不登校の対策としての留学が増えているようで、不登校の留学を専門としているWSOセンターには、年に600件以上の問い合わせがあるそうです。
不登校と一口に言ってもその原因やきっかけ、状況も子どもによってさまざまです。海外留学が全ての不登校の対策になるとは言えませんが、留学が持つ可能性と危険性について少しまとめてみたいと思います。
不登校の子どもが全てやる気をなくし、家に閉じこもっているわけではありません。彼らの中にはやり直したい、もう一度学校に行きたい、友達と一緒に過ごしたい、勉強したい、という強い気持ちを持っていても、それでも不登校で苦しんでいる子どももいます。
不登校の原因には、いじめによるトラウマ、日本の学校の息苦しさ、いわゆる「浮きこぼれ」、学業不振によるストレスなど、いろいろあるようです。

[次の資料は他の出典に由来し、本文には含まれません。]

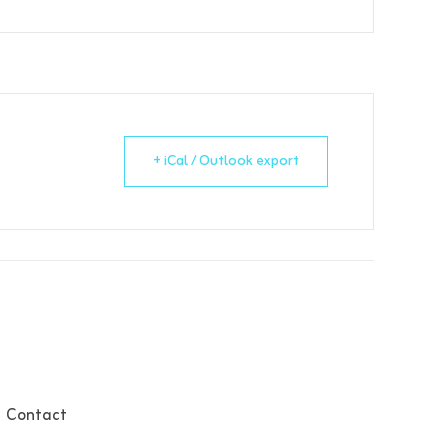
+ iCal / Outlook export
Contact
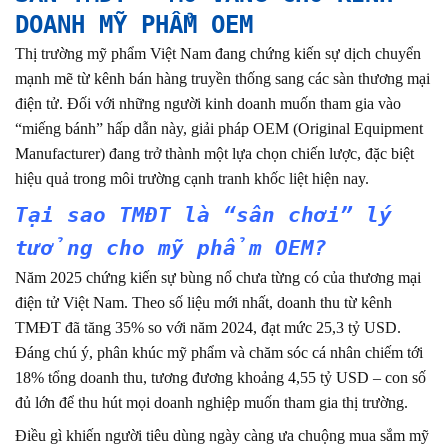
DOANH MỸ PHẨM OEM
Thị trường mỹ phẩm Việt Nam đang chứng kiến sự dịch chuyển
mạnh mẽ từ kênh bán hàng truyền thống sang các sàn thương mại
điện tử. Đối với những người kinh doanh muốn tham gia vào
“miếng bánh” hấp dẫn này, giải pháp OEM (Original Equipment
Manufacturer) đang trở thành một lựa chọn chiến lược, đặc biệt
hiệu quả trong môi trường cạnh tranh khốc liệt hiện nay.
Tại sao TMĐT là “sân chơi” lý
tưởng cho mỹ phẩm OEM?
Năm 2025 chứng kiến sự bùng nổ chưa từng có của thương mại
điện tử Việt Nam. Theo số liệu mới nhất, doanh thu từ kênh
TMĐT đã tăng 35% so với năm 2024, đạt mức 25,3 tỷ USD.
Đáng chú ý, phân khúc mỹ phẩm và chăm sóc cá nhân chiếm tới
18% tổng doanh thu, tương đương khoảng 4,55 tỷ USD – con số
đủ lớn để thu hút mọi doanh nghiệp muốn tham gia thị trường.
Điều gì khiến người tiêu dùng ngày càng ưa chuộng mua sắm mỹ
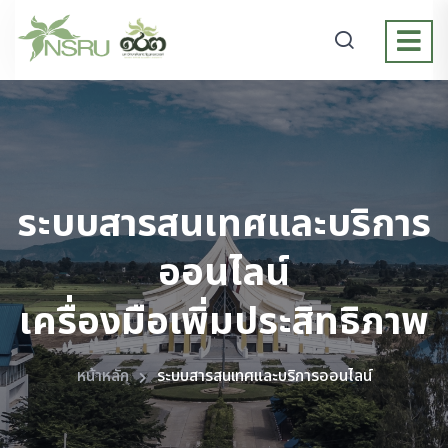
ระบบสารสนเทศและบริการ
ออนไลน์
เครื่องมือเพิ่มประสิทธิภาพ
หน้าหลัก
ระบบสารสนเทศและบริการออนไลน์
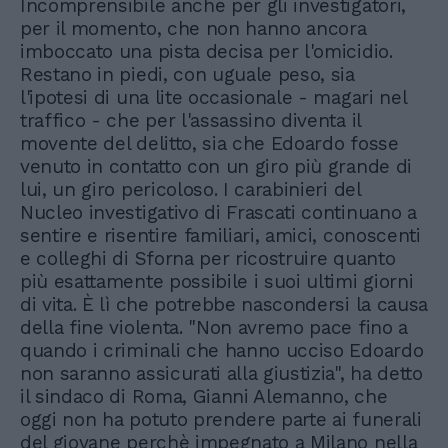
Incomprensibile anche per gli investigatori,
per il momento, che non hanno ancora
imboccato una pista decisa per l'omicidio.
Restano in piedi, con uguale peso, sia
l'ipotesi di una lite occasionale - magari nel
traffico - che per l'assassino diventa il
movente del delitto, sia che Edoardo fosse
venuto in contatto con un giro più grande di
lui, un giro pericoloso. I carabinieri del
Nucleo investigativo di Frascati continuano a
sentire e risentire familiari, amici, conoscenti
e colleghi di Sforna per ricostruire quanto
più esattamente possibile i suoi ultimi giorni
di vita. È lì che potrebbe nascondersi la causa
della fine violenta. "Non avremo pace fino a
quando i criminali che hanno ucciso Edoardo
non saranno assicurati alla giustizia", ha detto
il sindaco di Roma, Gianni Alemanno, che
oggi non ha potuto prendere parte ai funerali
del giovane perchè impegnato a Milano nella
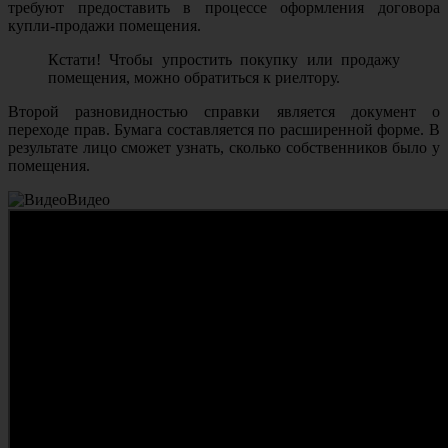
требуют предоставить в процессе оформления договора
купли-продажи помещения.
Кстати! Чтобы упростить покупку или продажу
помещения, можно обратиться к риелтору.
Второй разновидностью справки является документ о
переходе прав. Бумага составляется по расширенной форме. В
результате лицо сможет узнать, сколько собственников было у
помещения.
Видео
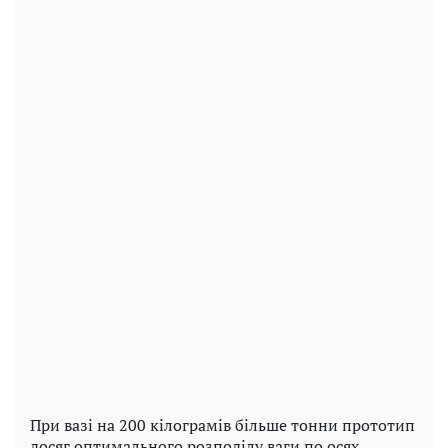
При вазі на 200 кілограмів більше тонни прототип
досяг оптимального розподілу ваги по осях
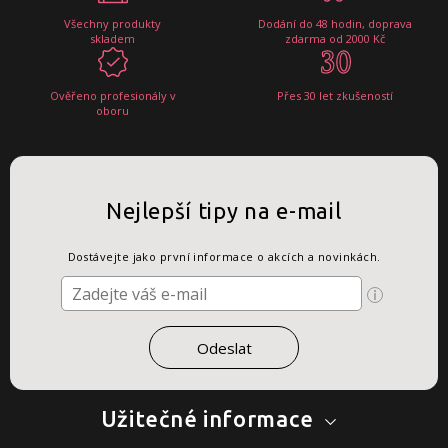
Všechny produkty
Dodání do 48 hodin, doprava
skladem
zdarma od 2000 Kč
Ověřeno profesionály v
Přes 30 let zkušeností
oboru
Nejlepší tipy na e-mail
Dostávejte jako první informace o akcích a novinkách.
Užitečné informace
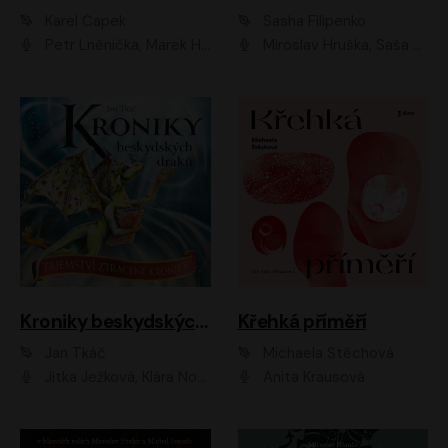
Karel Čapek
Sasha Filipenko
Petr Lněnička, Marek Holý, Ivan Trojan, Ondřej Brousek, Viktor Preiss, Eliška Zbranková, František Němec, Jaroslav Satoranský, Anežka Šťastná, Jaromír Meduna, Různí interpreti
Miroslav Hruška, Saša Rašilov ml., Magdaléna Borová, Kryštof Krhovják
Kroniky beskydských draků: Tajemství ztracené kroniky
Křehká příměří
Jan Tkáč
Michaela Štěchová
Jitka Ježková, Klára Nováková
Anita Krausová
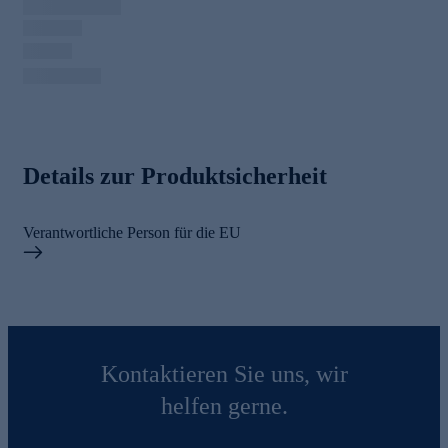
Details zur Produktsicherheit
Verantwortliche Person für die EU
Kontaktieren Sie uns, wir
helfen gerne.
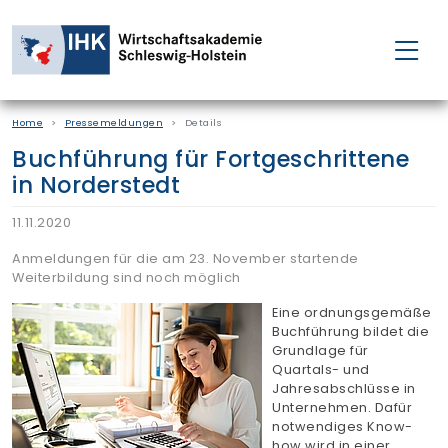
FÜR EINZELPERSONEN
Home
Pressemeldungen
Details
FÜR UNTERNEHMEN
Buchführung für Fortgeschrittene
in Norderstedt
PROJEKTE
11.11.2020
WAKADEMIE
Anmeldungen für die am 23. November startende
Weiterbildung sind noch möglich
Eine ordnungsgemäße
NEWS
Buchführung bildet die
Grundlage für
Quartals- und
ÜBER UNS
Jahresabschlüsse in
Unternehmen. Dafür
notwendiges Know-
how wird in einer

留学し、そのまま海外の高校を卒業すれば、将来的には日本の大学に入学する可能性も出て来ますし、日本を出て自分の持つ才能に気がつくこともあるでしょう。学習障害やギフテッドのように日本ではまだ理解が進んでいない問題があって不登校になっている場合にも、サポート体制のある学校へ留学することで道が拓けるかも知れません。留学を一つの選択肢として、留学の可能性やリスクを考えてみましょう。
不登校対策として、留学することで、違う自分になりたい、再スタートを切りたい、思いっきり勉強したい、と期待する気持ちはわかります。でも留学によって環境を変えるだけで不登校に繋がった問題が全て解決するわけではありません。
子どもが自らの意志で留学したいと思うのでなく、「不登校は世間体が悪いから。」と親が子どもを厄介払いするように留学させた場合はまずうまくいきません。
留学することで不登校という環境を変えるだけではなく、自分も変えていかないと、結局は同じことの繰り返し、それも留学すると言葉が不自由な分もっと辛い思いをすることになってしまいます。留学生としてやっていける資質がなければ、不登校であったかどうかに関わらず、留学先での成功は難しいでしょう。
不登校の原因に不規則な生活習慣がある場合は特に、留学しても難しいでしょう。留学先で不登校を繰り返せば出席日数が不足し学生ビザが打ち切られ、帰国を余儀なくされます。自分を客観的に見つめる力があり、新しい環境で協調性と柔軟性を持って対処していくことがなにより必要です。
留学には失敗ももちろんあるでしょうし、日本に居るよりももしかしたらもっと多くの失敗を経験するかも知れません。しかしその失敗を糧に前に進んでいけるうたれ強さがないと、不登校からの留学は成功しません。もう一度本当の自分を取り戻したい、学校生活を楽しみたい、という強い意志があるのであれば、留学という旅に出てみるのもいいかもしれません。不登校で苦しんでいる子どもにとって留学が人生の転機になることももちろんあるでしょう。大切なのは自分の意志だということを忘れずにいれば、人生はやり直しがきくものですから。